■ **DESCRIPTION OF THE TASK**: List every line in this data where the string "information" occurs.

■ **SOURCE DATA**:
★ ★ ★ ★ ★
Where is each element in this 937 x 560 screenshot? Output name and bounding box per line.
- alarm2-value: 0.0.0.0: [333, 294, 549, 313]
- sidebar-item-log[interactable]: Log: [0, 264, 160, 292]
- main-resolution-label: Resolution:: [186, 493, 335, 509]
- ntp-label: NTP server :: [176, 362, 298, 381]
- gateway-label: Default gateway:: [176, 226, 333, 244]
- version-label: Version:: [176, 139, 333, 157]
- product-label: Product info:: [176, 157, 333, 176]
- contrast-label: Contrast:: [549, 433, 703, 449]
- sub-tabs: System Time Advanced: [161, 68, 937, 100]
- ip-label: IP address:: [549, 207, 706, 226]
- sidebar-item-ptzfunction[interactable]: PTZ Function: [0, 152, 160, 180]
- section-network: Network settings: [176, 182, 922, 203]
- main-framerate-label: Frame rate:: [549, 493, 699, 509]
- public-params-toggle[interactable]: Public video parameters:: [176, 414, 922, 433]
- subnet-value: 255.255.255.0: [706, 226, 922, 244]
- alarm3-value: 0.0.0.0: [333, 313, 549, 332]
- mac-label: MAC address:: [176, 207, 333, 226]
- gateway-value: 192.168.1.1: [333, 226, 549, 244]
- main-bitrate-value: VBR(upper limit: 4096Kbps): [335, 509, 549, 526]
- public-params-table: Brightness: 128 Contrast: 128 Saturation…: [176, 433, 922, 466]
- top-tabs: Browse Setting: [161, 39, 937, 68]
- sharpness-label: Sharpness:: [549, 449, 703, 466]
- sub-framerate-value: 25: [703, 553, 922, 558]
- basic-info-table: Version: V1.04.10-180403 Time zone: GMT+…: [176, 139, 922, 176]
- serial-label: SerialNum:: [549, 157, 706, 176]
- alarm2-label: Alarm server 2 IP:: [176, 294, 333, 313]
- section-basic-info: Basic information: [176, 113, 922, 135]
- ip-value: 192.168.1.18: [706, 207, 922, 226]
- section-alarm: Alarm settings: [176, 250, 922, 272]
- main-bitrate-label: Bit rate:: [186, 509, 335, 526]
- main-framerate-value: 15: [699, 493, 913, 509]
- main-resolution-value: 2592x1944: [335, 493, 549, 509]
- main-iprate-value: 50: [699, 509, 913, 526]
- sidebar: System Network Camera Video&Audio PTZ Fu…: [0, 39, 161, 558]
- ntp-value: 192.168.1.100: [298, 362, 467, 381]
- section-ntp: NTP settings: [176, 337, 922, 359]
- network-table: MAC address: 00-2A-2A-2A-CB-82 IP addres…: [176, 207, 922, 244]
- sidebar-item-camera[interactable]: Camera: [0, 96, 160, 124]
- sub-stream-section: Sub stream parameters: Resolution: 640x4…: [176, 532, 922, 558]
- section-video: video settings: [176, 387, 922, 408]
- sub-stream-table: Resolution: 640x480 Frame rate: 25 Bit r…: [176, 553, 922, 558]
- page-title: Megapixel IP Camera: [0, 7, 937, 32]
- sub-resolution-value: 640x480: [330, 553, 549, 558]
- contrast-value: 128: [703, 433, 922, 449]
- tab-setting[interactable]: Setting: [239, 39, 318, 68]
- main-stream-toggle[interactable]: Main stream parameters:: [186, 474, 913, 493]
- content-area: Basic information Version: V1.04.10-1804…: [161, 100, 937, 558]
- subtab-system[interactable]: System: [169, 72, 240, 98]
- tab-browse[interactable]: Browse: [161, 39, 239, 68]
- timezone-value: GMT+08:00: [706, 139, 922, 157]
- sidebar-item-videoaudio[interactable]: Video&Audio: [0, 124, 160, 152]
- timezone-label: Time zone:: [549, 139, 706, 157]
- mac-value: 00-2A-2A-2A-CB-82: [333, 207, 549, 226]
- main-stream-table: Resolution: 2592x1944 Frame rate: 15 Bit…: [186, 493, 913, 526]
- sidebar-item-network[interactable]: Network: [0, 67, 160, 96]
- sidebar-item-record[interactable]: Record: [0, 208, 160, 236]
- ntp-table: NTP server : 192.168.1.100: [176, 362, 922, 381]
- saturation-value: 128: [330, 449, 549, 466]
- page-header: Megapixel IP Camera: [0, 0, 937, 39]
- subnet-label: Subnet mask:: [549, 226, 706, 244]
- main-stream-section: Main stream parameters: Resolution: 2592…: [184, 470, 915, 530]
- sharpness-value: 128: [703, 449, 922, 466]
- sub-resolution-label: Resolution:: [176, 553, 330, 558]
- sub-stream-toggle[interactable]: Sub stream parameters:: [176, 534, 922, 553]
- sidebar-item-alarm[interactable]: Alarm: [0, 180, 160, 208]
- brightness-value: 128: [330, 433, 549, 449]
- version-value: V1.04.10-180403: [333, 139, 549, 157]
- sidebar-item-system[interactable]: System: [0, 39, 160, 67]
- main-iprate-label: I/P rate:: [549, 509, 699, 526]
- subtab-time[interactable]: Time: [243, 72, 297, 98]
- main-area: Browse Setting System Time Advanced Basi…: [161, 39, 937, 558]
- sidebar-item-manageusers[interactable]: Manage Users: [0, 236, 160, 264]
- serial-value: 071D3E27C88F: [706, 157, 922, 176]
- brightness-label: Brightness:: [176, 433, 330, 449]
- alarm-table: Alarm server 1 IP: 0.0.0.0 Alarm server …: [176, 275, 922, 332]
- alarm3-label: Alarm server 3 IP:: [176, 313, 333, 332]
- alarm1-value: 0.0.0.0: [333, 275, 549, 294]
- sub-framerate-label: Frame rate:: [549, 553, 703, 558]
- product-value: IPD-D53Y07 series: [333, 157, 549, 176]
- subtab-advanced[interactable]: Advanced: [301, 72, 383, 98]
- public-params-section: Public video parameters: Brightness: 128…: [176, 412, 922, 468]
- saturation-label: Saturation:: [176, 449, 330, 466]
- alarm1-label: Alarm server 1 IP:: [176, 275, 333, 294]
★ ★ ★ ★ ★
■ **WRITTEN ANSWER**:
- section-basic-info: Basic information: [176, 113, 922, 135]
- content-area: Basic information Version: V1.04.10-1804…: [161, 100, 937, 558]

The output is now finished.